A cause de leur situation géographique, ces pays
de l'Europe occidentale ont un point commun: le
vent vient la plupart du temps de l'ouest ou du
sud-ouest, souvent accompagné de pluie ou
d'averses. C'est la raison pour laquelle
beaucoup de colombophiles considèrent
l'orientation du colombier vers le sud-est comme
idéal, le second choix étant l'est.
L'orientation vers l'est a des avantages et des
désavantages. De nombreux champions sont d'avis
que le soleil matinal est très important, parce
qu'il réchauffe le colombier de bonne heure.
L'orientation vers l'est répond à ce critère.

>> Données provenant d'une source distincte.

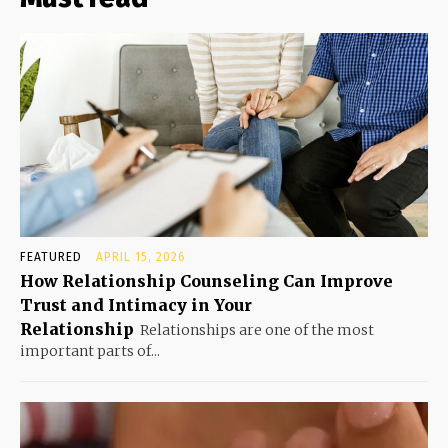
FEATURED
APRIL 15, 2026
How Relationship Counseling Can Improve
Trust and Intimacy in Your
Relationship
Relationships are one of the most
important parts of...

Mais après environ deux heures, le soleil se
trouve déjà dans une position plus ou moins
sud-est. Les joueurs de vitesse et de demi-fond
se plaignent d'un manque de forme en avril et en
mai, quand les nuits sont froides et la
température pendant la journée plutôt basse.
Climat du colombier
Les critères sont différents pour le joueur de
fond. En effet, la plupart des concours ont lieu
en juillet et même au début du mois d'août
(pensez au Perpignan international !). Le pigeon
de fond a donc le temps de se mettre
progressivement en forme.
Roger Vereecke, appelé le champion du "Golden
Mile" courtraisien, m'a dit un jour qu'il a
obtenu des succès remarquables avec ses pigeons
de fond pourtant logés dans un colombier orienté
vers le nord.
Pour ceux qui ont le goût du détail: le terme
"Golden Mile" fut utilisé pour la première fois
par un journaliste colombophile anglais (Fergus
Wilson) qui a comparé la région de Marbella à la
Costa del Sol, appelée la Golden Mile des
richards, avec la région courtraisienne
prolifique en matière de fond et grand fond.
Lors d'une visite en 1987 chez Noël De
Scheemaecker, ce fameux colombiculteur m'a
confié qu'il n'était pas fort heureux de la
situation de son colombier de jardin.
"Trop entouré d'arbres," m'a-t-il dit," non
seulement ils jettent beaucoup d'ombres mais ils
produisent aussi un degré d'humidité trop
élevé." La solution aurait été fort simple :
abattre quelques arbres pour agrandir la
clairière autour du colombier. Il est évident
que cela n'était pas réalisable sans la
permission des autorités responsables.
D'une manière générale, on peut conclure qu'il
est souhaitable que le soleil puisse atteindre
sans obstacle la partie frontale du colombier.